→ TASK DIRECTIONS
Below are some entries. Copy each line that holds the string "astma".

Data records

################

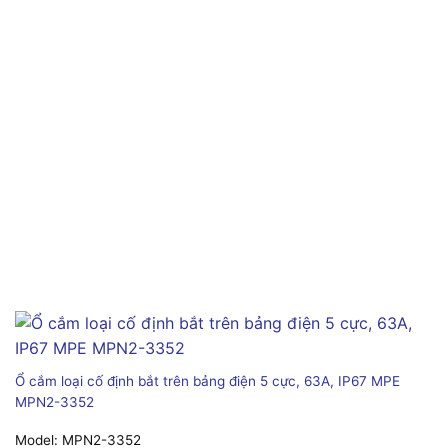
Ổ cắm loại cố định bắt trên bảng điện 5 cực, 63A, IP67 MPE
MPN2-3352
Model:
MPN2-3352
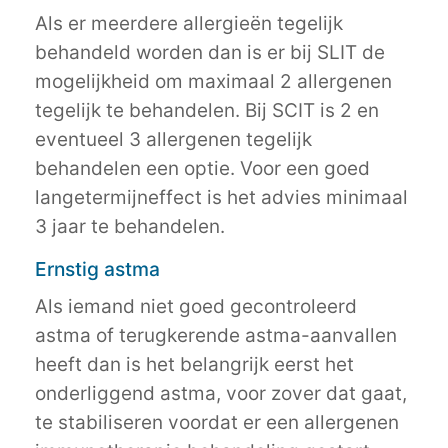
Als er meerdere allergieën tegelijk
behandeld worden dan is er bij SLIT de
mogelijkheid om maximaal 2 allergenen
tegelijk te behandelen. Bij SCIT is 2 en
eventueel 3 allergenen tegelijk
behandelen een optie. Voor een goed
langetermijneffect is het advies minimaal
3 jaar te behandelen.
Ernstig astma
Als iemand niet goed gecontroleerd
astma of terugkerende astma-aanvallen
heeft dan is het belangrijk eerst het
onderliggend astma, voor zover dat gaat,
te stabiliseren voordat er een allergenen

################

→ WRITTEN SOLUTION
Ernstig astma
astma of terugkerende astma-aanvallen
onderliggend astma, voor zover dat gaat,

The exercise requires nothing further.